Cuomo also pushed through “Women’s Equality” legislation allowing late-term abortions, and, in a delicious bit of irony, included enhanced anti-sexual harassment training in state agencies along with an Orwellian “Enough is Enough” sexual consent policy on SUNY campuses.

Cuomo’s pandering has always been coarse, heavy-handed, and insincere. Though he is hardly a closet conservative, and probably genuinely supports these policies, it has always been obvious that Cuomo manipulated leftist identity groups so that they would have no alternative but to vote for him and make him governor-for-life. (Indeed, until only a few weeks ago, Cuomo seemed to be a shoo-in for a fourth term). Eventually, though, it became clear that the leftist identity-politics groups were getting tired of getting the pimp hand from Cuomo. Blacks, gays and feminists — whose political consciousness had been raised by Cuomo’s pandering — discovered that they would rather have the real McCoy in office instead of a white, heterosexual male who claims he is for blacks, gays, and women. Unsurprisingly, Teachout is a left-wing female; Nixon is a lesbian; and his current antagonists — Stewart-Cousins, Heastie and James — are black.
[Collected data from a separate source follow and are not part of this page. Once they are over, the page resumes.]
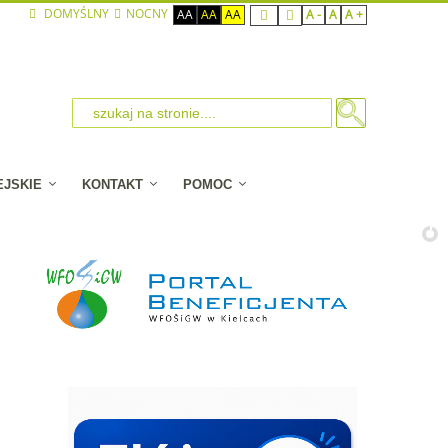
DOMYŚLNY
NOCNY
AA
AA
AA
A -
A
A +
EJSKIE
KONTAKT
POMOC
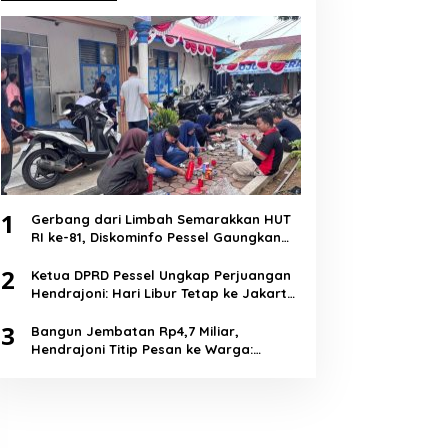
1
Gerbang dari Limbah Semarakkan HUT
RI ke-81, Diskominfo Pessel Gaungkan
Semangat Cinta Lingkungan
2
Ketua DPRD Pessel Ungkap Perjuangan
Hendrajoni: Hari Libur Tetap ke Jakarta
Jemput Anggaran
3
Bangun Jembatan Rp4,7 Miliar,
Hendrajoni Titip Pesan ke Warga:
Jangan Tebang Hutan Sembarangan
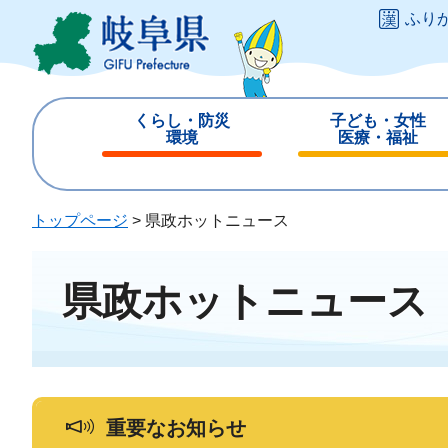
ペ
メ
ふり
ー
ニ
ジ
ュ
の
ー
先
を
くらし・防災
子ども・女性
頭
飛
環境
医療・福祉
で
ば
閉
閉
す
し
じ
じ
。
て
る
る
トップページ
>
県政ホットニュース
本
文
へ
県政ホットニュース
重要なお知らせ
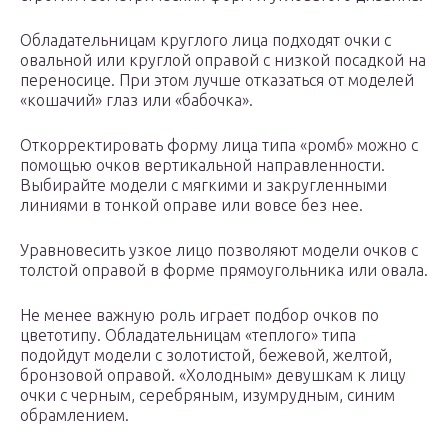
Обладательницам круглого лица подходят очки с
овальной или круглой оправой с низкой посадкой на
переносице. При этом лучше отказаться от моделей
«кошачий» глаз или «бабочка».
Откорректировать форму лица типа «ромб» можно с
помощью очков вертикальной направленности.
Выбирайте модели с мягкими и закругленными
линиями в тонкой оправе или вовсе без нее.
Уравновесить узкое лицо позволяют модели очков с
толстой оправой в форме прямоугольника или овала.
Не менее важную роль играет подбор очков по
цветотипу. Обладательницам «теплого» типа
подойдут модели с золотистой, бежевой, желтой,
бронзовой оправой. «Холодным» девушкам к лицу
очки с черным, серебряным, изумрудным, синим
обрамлением.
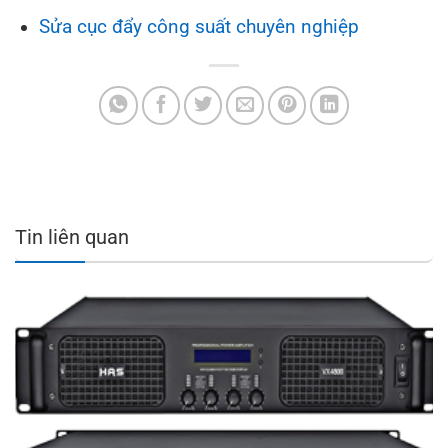
Sửa cục đẩy công suất chuyên nghiệp
Tin liên quan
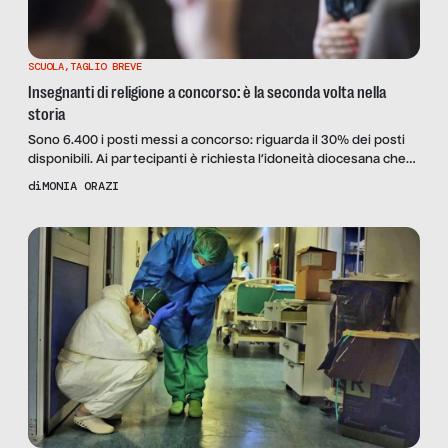
SCUOLA
,
TAGLIO BREVE
Insegnanti di religione a concorso: è la seconda volta nella
storia
Sono 6.400 i posti messi a concorso: riguarda il 30% dei posti
disponibili. Ai partecipanti è richiesta l’idoneità diocesana che
già in precedenza era alla base dell’abilitazione. Nel frattempo, il
di
MONIA ORAZI
numero degli studenti che scelgono di non avvalersi
dell’insegnamento della religione cattolica cresce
Cuomo played ringmaster at the diversity circus, and now his own lions are trying to eat him.

As of this writing, Cuomo insists that he will not resign. It will be interesting to see if his own party will impeach him. If not, Cuomo remains crippled politically. Whatever happens, he deserves not one bit of pity.

Conservatives may feel a bit of schadenfreude at seeing Cuomo in dire straits. But they should be sobered by the fact that if Cuomo is finally brought down for good, it will not be by a conservative resurgence in New York, but by committed leftists, equally if not further to the left than he is.